### Exercise goal
Without any pictures, output the records exactly as they are.

### Materials provided

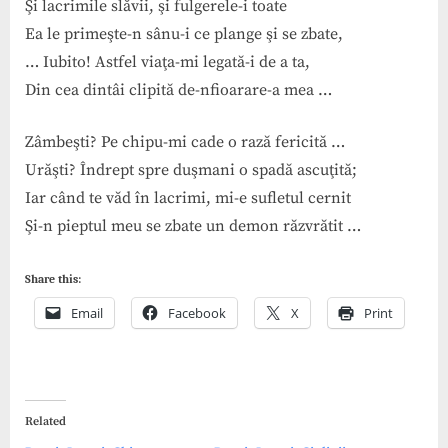
Şi lacrimile slăvii, şi fulgerele-i toate
Ea le primeşte-n sânu-i ce plange şi se zbate,
… Iubito! Astfel viaţa-mi legată-i de a ta,
Din cea dintâi clipită de-nfioarare-a mea …
Zâmbeşti? Pe chipu-mi cade o rază fericită …
Urăşti? Îndrept spre duşmani o spadă ascuţită;
Iar când te văd în lacrimi, mi-e sufletul cernit
Şi-n pieptul meu se zbate un demon răzvrătit …
Share this:
Email
Facebook
X
Print
Related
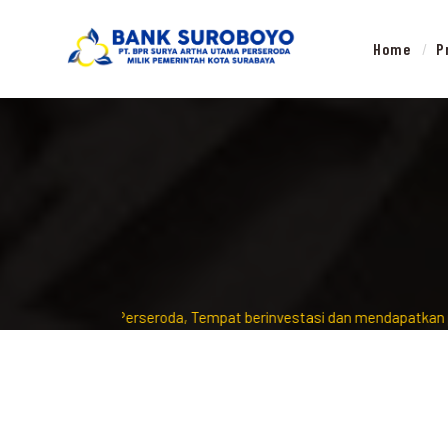
Home
P
 Utama Perseroda, Tempat berinvestasi dan mendapatkan peluang pe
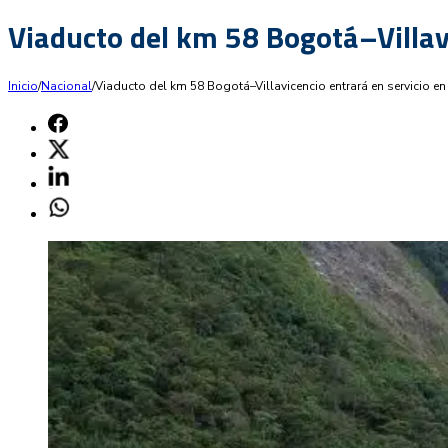
Viaducto del km 58 Bogotá–Villav
Inicio
/
Nacional
/
Viaducto del km 58 Bogotá–Villavicencio entrará en servicio e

### Response to this task
Şi lacrimile slăvii, şi fulgerele-i toate
Ea le primeşte-n sânu-i ce plange şi se zbate,
… Iubito! Astfel viaţa-mi legată-i de a ta,
Din cea dintâi clipită de-nfioarare-a mea …
Zâmbeşti? Pe chipu-mi cade o rază fericită …
Urăşti? Îndrept spre duşmani o spadă ascuţită;
Iar când te văd în lacrimi, mi-e sufletul cernit
Şi-n pieptul meu se zbate un demon răzvrătit …
Share this:
Email
Facebook
X
Print
Related
Home
P
 Utama Perseroda, Tempat berinvestasi dan mendapatkan peluang pe
Viaducto del km 58 Bogotá–Villav
Inicio
/
Nacional
/
Viaducto del km 58 Bogotá–Villavicencio entrará en servicio e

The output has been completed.